Besides being the origin of the distinct phenotype of CANVAS, biallelic pathogenic repeat expansions in RFC1 might additionally induce neurodegeneration of other functional systems via yet unknown pathways. This hypothesis is in line with the recent discussion of clinical and pathological pleiotropy of neurodegenerative diseases, where similar genetic alterations can cause different phenotypes and vice versa [37]. Independent of biallelic ‘AAGGG’ repeat expansions that cause a neurodegenerative phenotype such as CANVAS with high penetrance, other RFC1 repeat configurations could be potential genetic risk factors for a neurodegeneration such as ALS as it is known for certain intermediate and pathogenic repeat expansions such as in ATXN1, ATXN2 and HTT [37,38,39]. Furthermore, biallelic pathogenic RFC1 expansion might explain previous reports and studies with growing evidence on sensory and cerebellar involvement in ALS [40,41,42].

We statistically evaluated the configuration of the RFC1 repeat array in MND patients to study its variability and a potential enrichment of distinct patterns in this cohort. However, the identification or exclusion of specific repeat configurations as risk factor for MND cannot be performed in this study. This is due to the rather small impact of polygenic risk factors on the overall disease risk, which requires larger cohorts of MND patients as well as a cohort of healthy individuals characterized by long-read sequencing to be detected.

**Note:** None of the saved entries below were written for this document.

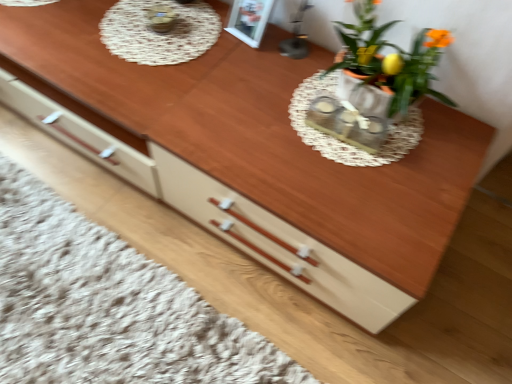 Locate an element on the screen. The image size is (512, 384). free space in front of white lace doily at upper center is located at coordinates (150, 99). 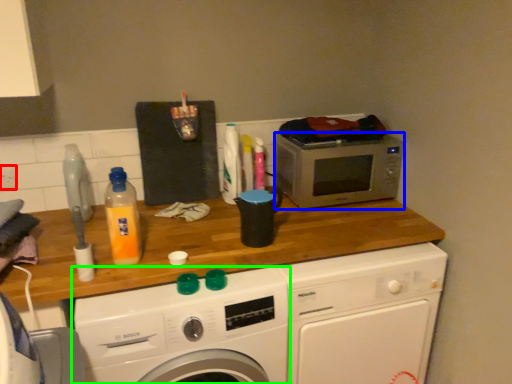 Question: Which object is the farthest from power plugs and sockets (highlighted by a red box)? Choose among these: microwave oven (highlighted by a blue box) or washing machine (highlighted by a green box).

Choices:
 (A) microwave oven
 (B) washing machine

Answer: (A) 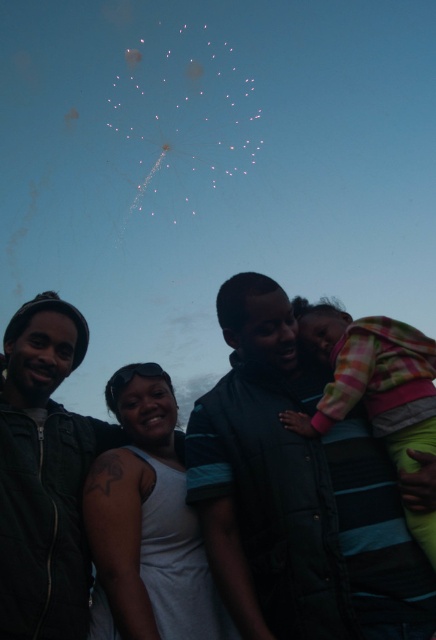 Question: Which of the following is the closest to the observer?

Choices:
 (A) (419, 346)
 (B) (418, 604)
 (C) (65, 476)

Answer: (B)

Question: Is dark green jacket at left below plaid fleece jacket at center?

Choices:
 (A) yes
 (B) no

Answer: (A)

Question: From the image, what is the correct spatial relationship of matte black jacket at center in relation to plaid fleece jacket at center?

Choices:
 (A) above
 (B) below

Answer: (B)

Question: Which point is closer to the camera?

Choices:
 (A) (77, 570)
 (B) (286, 620)

Answer: (B)

Question: Among these points, which one is farthest from the camera?

Choices:
 (A) (218, 529)
 (B) (57, 627)

Answer: (A)

Question: Does matte black jacket at center lie behind dark green jacket at left?

Choices:
 (A) yes
 (B) no

Answer: (B) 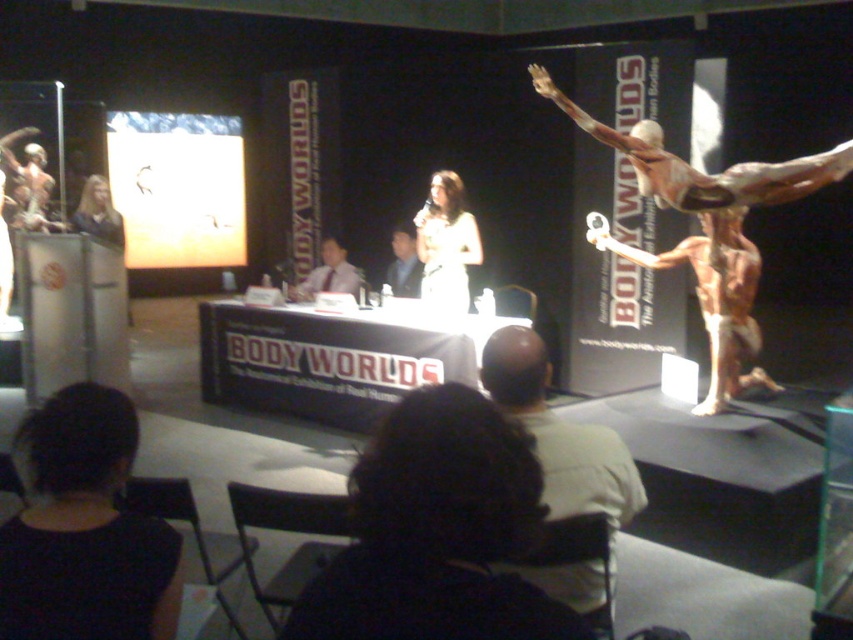 Question: Which point is farther to the camera?

Choices:
 (A) (96, 212)
 (B) (457, 435)
 (C) (329, 250)

Answer: (A)

Question: Is black fabric hair at lower left further to the viewer compared to white silk dress at center?

Choices:
 (A) no
 (B) yes

Answer: (A)

Question: Does black fabric hair at lower left have a larger size compared to white silk dress at center?

Choices:
 (A) no
 (B) yes

Answer: (A)

Question: Which of the following is the closest to the observer?

Choices:
 (A) dark curly hair at lower center
 (B) light green shirt at center
 (C) black fabric hair at lower left
 (D) matte white shirt at center

Answer: (A)

Question: Which object is positioned closest to the light green shirt at center?

Choices:
 (A) matte white shirt at center
 (B) black fabric hair at lower left

Answer: (B)

Question: Is black fabric hair at lower left further to the viewer compared to light green shirt at center?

Instead, our data highlight the intra- and interallelic heterogeneity of the RFC1 repeat array with 6% of the alleles showing complex repeat patterns, that cannot be detected by standard PCR-based repeat analysis. Using ONT long-read sequencing for the analysis, we were able to identify what we believe to be a novel repeat motif (ACAAG)exp with a size of 180 RU. Recently, it has been hypothesized that the combination of GC-content and repeat size of a certain repeat configuration determines its pathogenicity [3]. As the GC-content in’ACAAG’ is lower compared to known pathogenic repeat motifs and the detected repeat length is rather short, we postulate a non-pathogenicity of the found repeat configuration. In summary, we present repeat expansions in RFC1 in about 3% of individuals with a clinical main phenotype of MND (i.e., two cases with ALS according to existing Gold Coast Criteria and one patient with PLS, respectively upper motor neuron dominant ALS), emphasizing that a pure or predominant motor neuron disease might be another extreme phenotype of RFC1 spectrum disorder (see Suppl. Figure 3) and thus should be considered in the genetic diagnostic workup in patients diagnosed with MND, especially when other additional symptoms like sensory and/or autonomic neuropathy, vestibular failure, cerebellar deficits and/or a chronic cough occur. For an in-depth analysis of the heterogeneous RFC1 locus including an accurate determination of its repeat size and motif, it is crucial to employ long-read sequencing, offering an unbiased approach to adequately capture and understand the complex genetics of RFC1 spectrum disorder. However, further studies are needed to validate our findings and to definitely assess the role of pathogenic motifs and repeats in RFC1 for the upper and lower motor neurons as well as to analyze a possible pathogenic role of novel repeat motifs with regard to a polygenic risk.